LISTED RECORDS section start
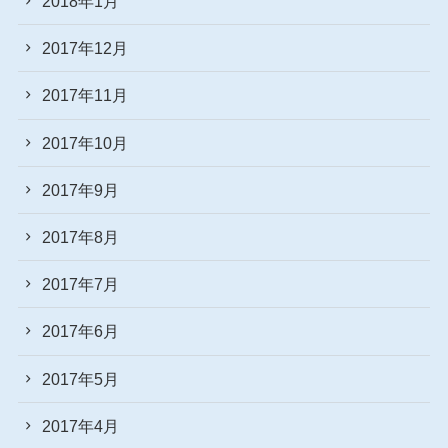
2018年1月
2017年12月
2017年11月
2017年10月
2017年9月
2017年8月
2017年7月
2017年6月
2017年5月
2017年4月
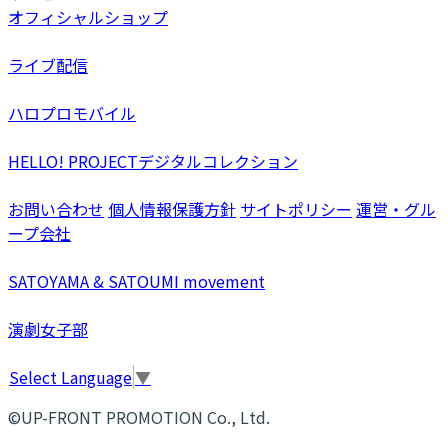
オフィシャルショップ
ライブ配信
ハロプロモバイル
HELLO! PROJECTデジタルコレクション
お問い合わせ
個人情報保護方針
サイトポリシー
運営・グル
ープ会社
SATOYAMA & SATOUMI movement
演劇女子部
Select Language
▼
©UP-FRONT PROMOTION Co., Ltd.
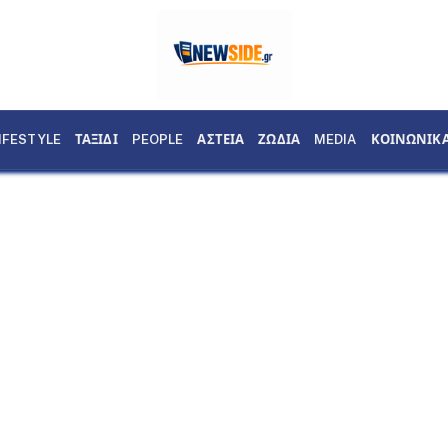
IFESTYLE
ΤΑΞΙΔΙ
PEOPLE
ΑΣΤΕΙΑ
ΖΩΔΙΑ
MEDIA
ΚΟΙΝΩΝΙΚ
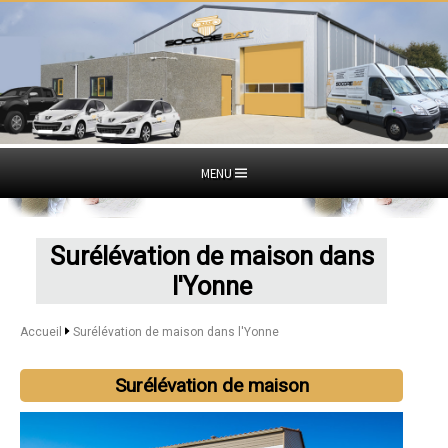
MENU
Surélévation de maison dans
l'Yonne
Accueil
Surélévation de maison dans l'Yonne
Surélévation de maison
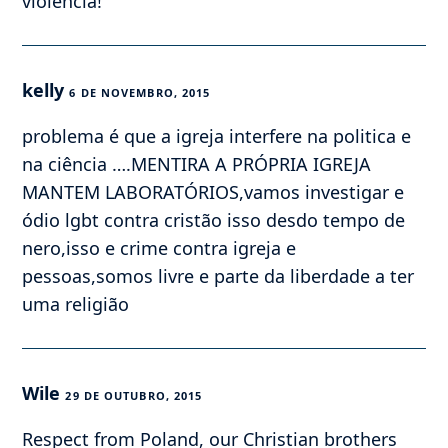
violência!
kelly
6 DE NOVEMBRO, 2015
problema é que a igreja interfere na politica e
na ciência ….MENTIRA A PRÓPRIA IGREJA
MANTEM LABORATÓRIOS,vamos investigar e
ódio lgbt contra cristão isso desdo tempo de
nero,isso e crime contra igreja e
pessoas,somos livre e parte da liberdade a ter
uma religião
Wile
29 DE OUTUBRO, 2015
Respect from Poland, our Christian brothers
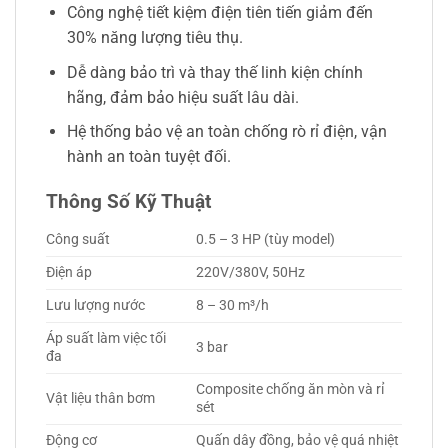
Công nghệ tiết kiệm điện tiên tiến giảm đến
30% năng lượng tiêu thụ.
Dễ dàng bảo trì và thay thế linh kiện chính
hãng, đảm bảo hiệu suất lâu dài.
Hệ thống bảo vệ an toàn chống rò rỉ điện, vận
hành an toàn tuyệt đối.
Thông Số Kỹ Thuật
Công suất
0.5 – 3 HP (tùy model)
Điện áp
220V/380V, 50Hz
Lưu lượng nước
8 – 30 m³/h
Áp suất làm việc tối
3 bar
đa
Composite chống ăn mòn và rỉ
Vật liệu thân bơm
sét
Động cơ
Quấn dây đồng, bảo vệ quá nhiệt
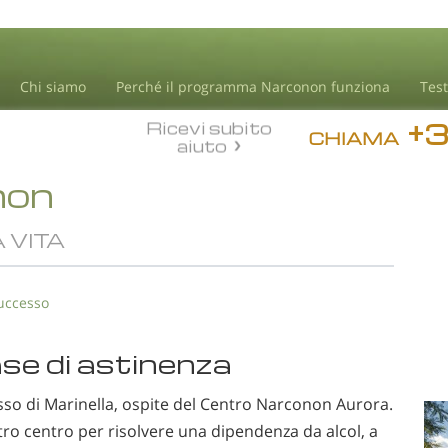
Chi siamo
Perché il programma Narconon funziona
Tes
+
Ricevi subito
CHIAMA
aiuto
non
 VITA
Successo
fase di astinenza
sso di Marinella, ospite del Centro Narconon Aurora.
tro centro per risolvere una dipendenza da alcol, a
LISTED RECORDS section end
WORK ORDER
When copying the entries, drop the images and keep every line exact.

WRITTEN RESPONSE
2018年1月
2017年12月
2017年11月
2017年10月
2017年9月
2017年8月
2017年7月
2017年6月
2017年5月
2017年4月
オフィシャルショップ
ライブ配信
ハロプロモバイル
HELLO! PROJECTデジタルコレクション
お問い合わせ
個人情報保護方針
サイトポリシー
運営・グル
ープ会社
SATOYAMA & SATOUMI movement
演劇女子部
Select Language
▼
©UP-FRONT PROMOTION Co., Ltd.
IFESTYLE
ΤΑΞΙΔΙ
PEOPLE
ΑΣΤΕΙΑ
ΖΩΔΙΑ
MEDIA
ΚΟΙΝΩΝΙΚ
MENU
Surélévation de maison dans
l'Yonne
Accueil
Surélévation de maison dans l'Yonne
Surélévation de maison
violência!
kelly
6 DE NOVEMBRO, 2015
problema é que a igreja interfere na politica e
na ciência ….MENTIRA A PRÓPRIA IGREJA
MANTEM LABORATÓRIOS,vamos investigar e
ódio lgbt contra cristão isso desdo tempo de
nero,isso e crime contra igreja e
pessoas,somos livre e parte da liberdade a ter
uma religião
Wile
29 DE OUTUBRO, 2015
Respect from Poland, our Christian brothers
Công nghệ tiết kiệm điện tiên tiến giảm đến
30% năng lượng tiêu thụ.
Dễ dàng bảo trì và thay thế linh kiện chính
hãng, đảm bảo hiệu suất lâu dài.
Hệ thống bảo vệ an toàn chống rò rỉ điện, vận
hành an toàn tuyệt đối.
Thông Số Kỹ Thuật
Công suất
0.5 – 3 HP (tùy model)
Điện áp
220V/380V, 50Hz
Lưu lượng nước
8 – 30 m³/h
Áp suất làm việc tối
3 bar
đa
Composite chống ăn mòn và rỉ
Vật liệu thân bơm
sét
Động cơ
Quấn dây đồng, bảo vệ quá nhiệt
Chi siamo
Perché il programma Narconon funziona
Tes
+
Ricevi subito
CHIAMA
aiuto
non
 VITA
Successo
fase di astinenza
sso di Marinella, ospite del Centro Narconon Aurora.
tro centro per risolvere una dipendenza da alcol, a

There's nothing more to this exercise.